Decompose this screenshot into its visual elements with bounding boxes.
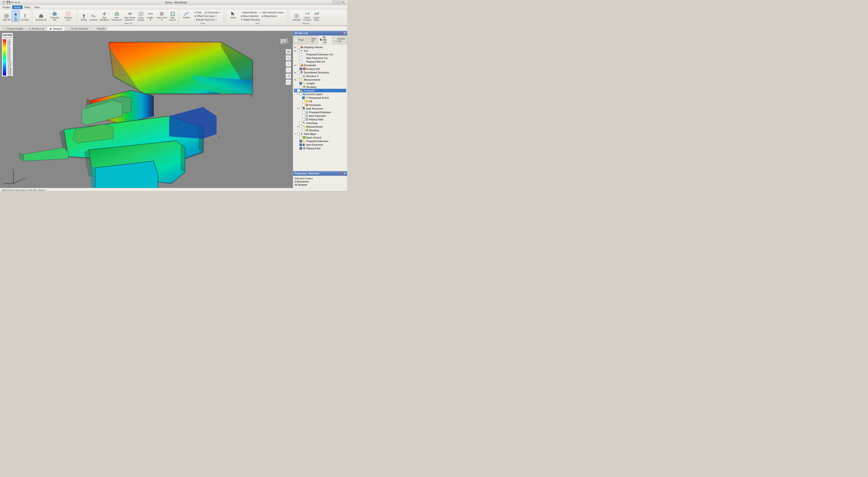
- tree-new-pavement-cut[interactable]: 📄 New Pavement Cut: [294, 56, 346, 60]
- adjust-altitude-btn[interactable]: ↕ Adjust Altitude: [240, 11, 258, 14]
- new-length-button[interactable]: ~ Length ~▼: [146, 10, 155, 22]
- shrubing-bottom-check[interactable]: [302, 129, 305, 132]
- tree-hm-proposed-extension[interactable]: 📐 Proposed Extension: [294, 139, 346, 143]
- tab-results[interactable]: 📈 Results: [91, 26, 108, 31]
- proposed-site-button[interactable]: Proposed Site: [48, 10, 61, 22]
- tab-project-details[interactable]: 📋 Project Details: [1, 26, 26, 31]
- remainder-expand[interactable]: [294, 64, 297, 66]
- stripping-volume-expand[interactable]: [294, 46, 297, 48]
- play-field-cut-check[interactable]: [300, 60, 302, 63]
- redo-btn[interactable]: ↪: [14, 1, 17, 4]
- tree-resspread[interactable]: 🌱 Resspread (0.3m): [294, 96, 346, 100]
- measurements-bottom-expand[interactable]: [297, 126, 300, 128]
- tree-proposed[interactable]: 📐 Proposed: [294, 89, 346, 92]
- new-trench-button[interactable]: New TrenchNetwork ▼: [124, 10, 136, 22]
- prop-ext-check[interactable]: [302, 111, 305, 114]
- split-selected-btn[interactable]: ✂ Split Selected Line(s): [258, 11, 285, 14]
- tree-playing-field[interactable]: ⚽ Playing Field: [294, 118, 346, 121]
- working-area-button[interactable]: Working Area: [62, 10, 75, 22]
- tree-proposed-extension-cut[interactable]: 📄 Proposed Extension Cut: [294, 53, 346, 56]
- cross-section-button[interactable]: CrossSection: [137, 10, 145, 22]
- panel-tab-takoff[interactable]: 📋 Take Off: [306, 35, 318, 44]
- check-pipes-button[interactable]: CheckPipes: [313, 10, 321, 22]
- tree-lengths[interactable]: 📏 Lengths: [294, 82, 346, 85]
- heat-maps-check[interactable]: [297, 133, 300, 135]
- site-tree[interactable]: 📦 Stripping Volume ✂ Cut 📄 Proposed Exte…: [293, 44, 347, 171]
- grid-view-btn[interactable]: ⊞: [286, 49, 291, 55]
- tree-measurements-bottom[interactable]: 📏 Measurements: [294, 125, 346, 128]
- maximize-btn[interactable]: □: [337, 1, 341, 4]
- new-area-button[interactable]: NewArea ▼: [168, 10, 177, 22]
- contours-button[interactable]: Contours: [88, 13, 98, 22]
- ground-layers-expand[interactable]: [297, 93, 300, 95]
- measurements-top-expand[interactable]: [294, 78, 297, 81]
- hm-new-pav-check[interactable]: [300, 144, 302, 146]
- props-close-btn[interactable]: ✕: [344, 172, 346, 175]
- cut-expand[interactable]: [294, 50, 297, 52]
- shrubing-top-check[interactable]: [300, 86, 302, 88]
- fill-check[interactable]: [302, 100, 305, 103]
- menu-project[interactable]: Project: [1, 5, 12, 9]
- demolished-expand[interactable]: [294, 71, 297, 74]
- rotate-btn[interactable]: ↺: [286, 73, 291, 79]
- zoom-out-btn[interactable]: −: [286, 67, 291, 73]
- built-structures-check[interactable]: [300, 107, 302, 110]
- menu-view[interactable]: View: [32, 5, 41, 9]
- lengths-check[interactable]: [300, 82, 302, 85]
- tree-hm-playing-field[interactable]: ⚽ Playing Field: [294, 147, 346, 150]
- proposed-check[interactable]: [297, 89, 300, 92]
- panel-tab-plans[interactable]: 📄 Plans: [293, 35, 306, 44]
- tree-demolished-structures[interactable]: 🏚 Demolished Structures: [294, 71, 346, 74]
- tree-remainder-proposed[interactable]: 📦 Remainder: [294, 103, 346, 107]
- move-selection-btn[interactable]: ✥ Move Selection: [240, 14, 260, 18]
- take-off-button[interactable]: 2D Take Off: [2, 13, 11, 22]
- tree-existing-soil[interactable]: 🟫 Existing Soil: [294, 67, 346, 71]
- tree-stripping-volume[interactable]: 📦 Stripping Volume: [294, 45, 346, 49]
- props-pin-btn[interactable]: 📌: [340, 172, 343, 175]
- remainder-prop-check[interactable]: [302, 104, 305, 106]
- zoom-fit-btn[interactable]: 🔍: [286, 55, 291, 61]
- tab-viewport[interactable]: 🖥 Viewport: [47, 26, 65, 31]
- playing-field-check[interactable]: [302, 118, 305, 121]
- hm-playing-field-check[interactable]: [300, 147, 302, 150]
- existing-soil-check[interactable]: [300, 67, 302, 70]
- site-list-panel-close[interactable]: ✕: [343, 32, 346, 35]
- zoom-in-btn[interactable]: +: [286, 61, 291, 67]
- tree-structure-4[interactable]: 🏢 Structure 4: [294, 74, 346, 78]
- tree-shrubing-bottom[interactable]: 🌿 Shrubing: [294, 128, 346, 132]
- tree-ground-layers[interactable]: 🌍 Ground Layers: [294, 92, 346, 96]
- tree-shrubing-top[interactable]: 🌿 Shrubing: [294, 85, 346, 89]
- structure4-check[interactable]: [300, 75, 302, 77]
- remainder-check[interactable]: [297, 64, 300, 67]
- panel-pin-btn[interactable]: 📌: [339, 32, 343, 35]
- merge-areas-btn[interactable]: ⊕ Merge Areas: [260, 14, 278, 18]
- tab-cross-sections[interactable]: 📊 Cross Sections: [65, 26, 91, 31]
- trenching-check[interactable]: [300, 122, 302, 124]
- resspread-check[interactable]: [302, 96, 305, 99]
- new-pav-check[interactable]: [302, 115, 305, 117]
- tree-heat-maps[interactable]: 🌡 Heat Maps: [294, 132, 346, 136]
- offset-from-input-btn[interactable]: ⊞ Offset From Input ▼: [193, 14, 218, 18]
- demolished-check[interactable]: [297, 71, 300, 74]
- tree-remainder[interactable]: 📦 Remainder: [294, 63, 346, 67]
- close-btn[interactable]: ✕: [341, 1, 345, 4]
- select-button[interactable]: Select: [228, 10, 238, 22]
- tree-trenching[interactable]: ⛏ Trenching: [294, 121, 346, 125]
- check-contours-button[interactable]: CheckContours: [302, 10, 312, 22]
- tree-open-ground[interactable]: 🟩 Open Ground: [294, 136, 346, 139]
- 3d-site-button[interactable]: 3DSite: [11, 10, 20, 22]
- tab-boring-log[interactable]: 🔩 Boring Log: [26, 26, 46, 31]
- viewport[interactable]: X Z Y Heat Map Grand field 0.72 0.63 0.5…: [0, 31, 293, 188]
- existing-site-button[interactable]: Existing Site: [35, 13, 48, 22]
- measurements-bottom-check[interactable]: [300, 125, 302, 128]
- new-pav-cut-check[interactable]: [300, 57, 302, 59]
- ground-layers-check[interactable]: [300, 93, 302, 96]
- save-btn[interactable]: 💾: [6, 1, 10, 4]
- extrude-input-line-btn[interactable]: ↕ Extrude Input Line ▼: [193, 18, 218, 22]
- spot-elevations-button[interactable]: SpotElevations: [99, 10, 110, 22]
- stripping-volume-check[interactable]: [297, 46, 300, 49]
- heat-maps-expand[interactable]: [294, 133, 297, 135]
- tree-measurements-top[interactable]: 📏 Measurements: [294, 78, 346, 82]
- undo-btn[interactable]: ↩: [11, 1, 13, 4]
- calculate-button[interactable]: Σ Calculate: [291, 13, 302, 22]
=-=-=
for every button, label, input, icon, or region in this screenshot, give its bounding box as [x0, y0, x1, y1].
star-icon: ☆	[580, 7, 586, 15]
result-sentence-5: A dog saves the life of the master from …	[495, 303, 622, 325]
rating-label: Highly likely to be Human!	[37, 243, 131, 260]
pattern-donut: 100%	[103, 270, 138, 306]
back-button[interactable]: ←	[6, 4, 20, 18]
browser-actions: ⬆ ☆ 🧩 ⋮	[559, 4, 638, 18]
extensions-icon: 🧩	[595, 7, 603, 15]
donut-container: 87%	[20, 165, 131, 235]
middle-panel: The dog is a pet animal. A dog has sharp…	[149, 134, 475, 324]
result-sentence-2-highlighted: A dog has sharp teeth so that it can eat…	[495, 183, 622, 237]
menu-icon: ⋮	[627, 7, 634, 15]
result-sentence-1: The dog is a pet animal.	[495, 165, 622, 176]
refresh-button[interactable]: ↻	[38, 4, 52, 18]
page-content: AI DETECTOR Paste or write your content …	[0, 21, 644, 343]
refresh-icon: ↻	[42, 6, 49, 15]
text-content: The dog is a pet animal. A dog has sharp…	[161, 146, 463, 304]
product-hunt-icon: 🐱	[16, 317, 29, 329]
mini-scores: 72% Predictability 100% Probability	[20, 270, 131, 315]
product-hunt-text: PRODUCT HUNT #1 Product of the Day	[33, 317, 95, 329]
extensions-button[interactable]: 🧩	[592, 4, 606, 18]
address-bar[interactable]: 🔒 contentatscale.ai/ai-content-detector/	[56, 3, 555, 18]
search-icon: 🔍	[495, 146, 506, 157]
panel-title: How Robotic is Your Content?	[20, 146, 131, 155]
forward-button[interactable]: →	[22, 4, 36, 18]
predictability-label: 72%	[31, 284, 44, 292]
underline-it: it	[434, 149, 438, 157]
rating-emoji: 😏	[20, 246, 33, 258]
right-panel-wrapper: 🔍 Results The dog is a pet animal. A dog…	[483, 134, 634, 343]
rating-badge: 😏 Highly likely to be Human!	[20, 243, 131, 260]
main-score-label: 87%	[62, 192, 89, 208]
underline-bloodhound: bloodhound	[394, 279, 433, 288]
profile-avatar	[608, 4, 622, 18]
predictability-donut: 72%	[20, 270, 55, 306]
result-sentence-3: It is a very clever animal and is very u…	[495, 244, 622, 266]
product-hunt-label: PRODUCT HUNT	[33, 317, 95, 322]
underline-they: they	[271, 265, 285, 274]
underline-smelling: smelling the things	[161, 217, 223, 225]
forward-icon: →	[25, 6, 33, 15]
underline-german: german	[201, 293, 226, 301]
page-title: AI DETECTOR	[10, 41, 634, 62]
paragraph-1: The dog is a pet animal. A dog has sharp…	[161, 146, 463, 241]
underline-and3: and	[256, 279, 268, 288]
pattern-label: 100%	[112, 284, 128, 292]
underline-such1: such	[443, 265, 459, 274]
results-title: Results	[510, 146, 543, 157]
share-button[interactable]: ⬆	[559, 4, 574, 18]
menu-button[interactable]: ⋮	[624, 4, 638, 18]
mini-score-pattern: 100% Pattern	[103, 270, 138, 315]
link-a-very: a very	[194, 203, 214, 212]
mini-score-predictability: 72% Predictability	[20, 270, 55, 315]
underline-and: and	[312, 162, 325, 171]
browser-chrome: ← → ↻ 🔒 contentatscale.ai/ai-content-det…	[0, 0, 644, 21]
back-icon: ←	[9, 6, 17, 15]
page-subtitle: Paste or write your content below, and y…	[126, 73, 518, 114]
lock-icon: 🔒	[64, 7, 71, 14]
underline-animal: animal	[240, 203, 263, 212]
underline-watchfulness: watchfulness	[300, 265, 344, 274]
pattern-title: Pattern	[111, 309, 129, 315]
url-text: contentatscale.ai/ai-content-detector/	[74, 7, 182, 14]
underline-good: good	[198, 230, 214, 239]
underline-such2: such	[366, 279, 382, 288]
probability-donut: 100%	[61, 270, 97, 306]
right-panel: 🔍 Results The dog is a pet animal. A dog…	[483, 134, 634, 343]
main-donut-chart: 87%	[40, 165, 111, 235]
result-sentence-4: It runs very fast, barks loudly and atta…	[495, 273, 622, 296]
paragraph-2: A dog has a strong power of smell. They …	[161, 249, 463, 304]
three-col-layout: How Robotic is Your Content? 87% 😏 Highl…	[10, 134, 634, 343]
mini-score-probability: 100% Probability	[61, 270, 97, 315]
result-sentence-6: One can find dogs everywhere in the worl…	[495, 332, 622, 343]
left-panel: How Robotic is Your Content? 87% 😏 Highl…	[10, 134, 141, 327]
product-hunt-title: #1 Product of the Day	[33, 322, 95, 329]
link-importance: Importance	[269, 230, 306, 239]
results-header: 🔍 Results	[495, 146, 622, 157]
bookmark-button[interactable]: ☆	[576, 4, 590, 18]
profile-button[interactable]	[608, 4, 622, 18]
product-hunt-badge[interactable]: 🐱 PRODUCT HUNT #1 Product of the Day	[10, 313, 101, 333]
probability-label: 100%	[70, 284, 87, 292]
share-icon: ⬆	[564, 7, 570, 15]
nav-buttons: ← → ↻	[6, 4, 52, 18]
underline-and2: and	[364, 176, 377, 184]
=-=-=
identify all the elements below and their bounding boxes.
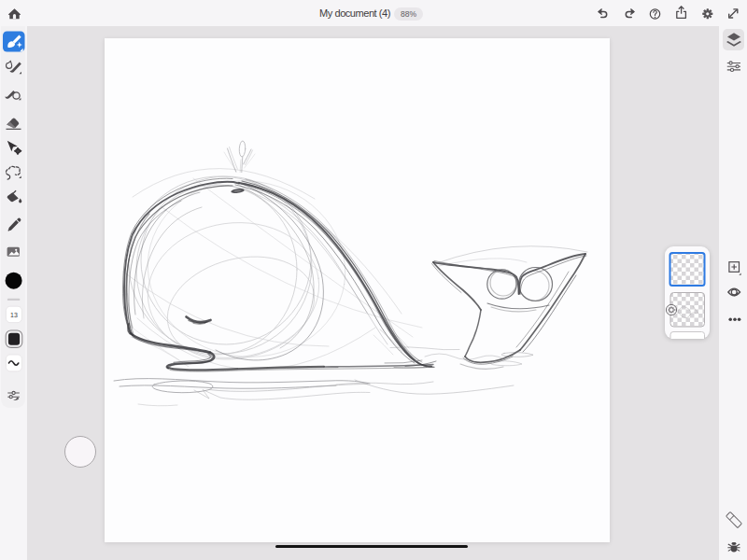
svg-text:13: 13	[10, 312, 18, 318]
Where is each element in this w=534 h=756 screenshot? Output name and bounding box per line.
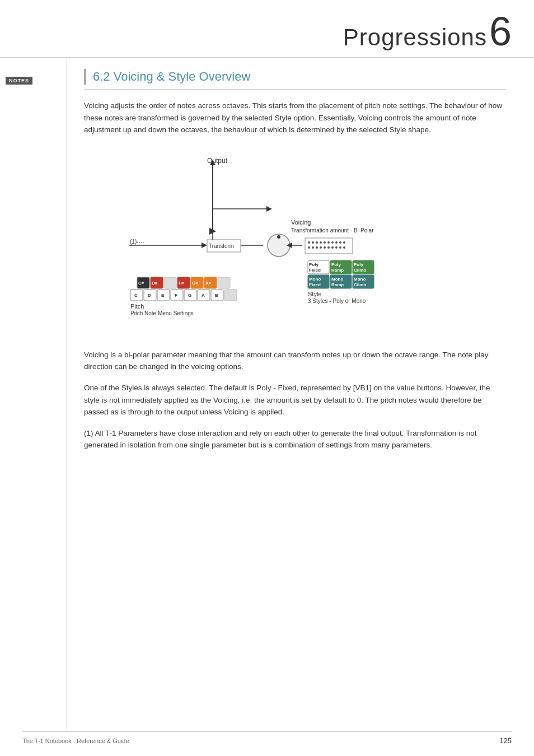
=-=-=
### WHAT THE TASK ASKS
Nothing outside the stretch above, from the line with "identify all the" through the line with "Where is each", is set down. Transcribe that stretch exactly, ends included, but not its pictures.

### THE ANSWER
identify all the elements below and their bounding boxes.
svg-text:13: 13	[10, 312, 18, 318]
Where is each element in this w=534 h=756 screenshot? Output name and bounding box per line.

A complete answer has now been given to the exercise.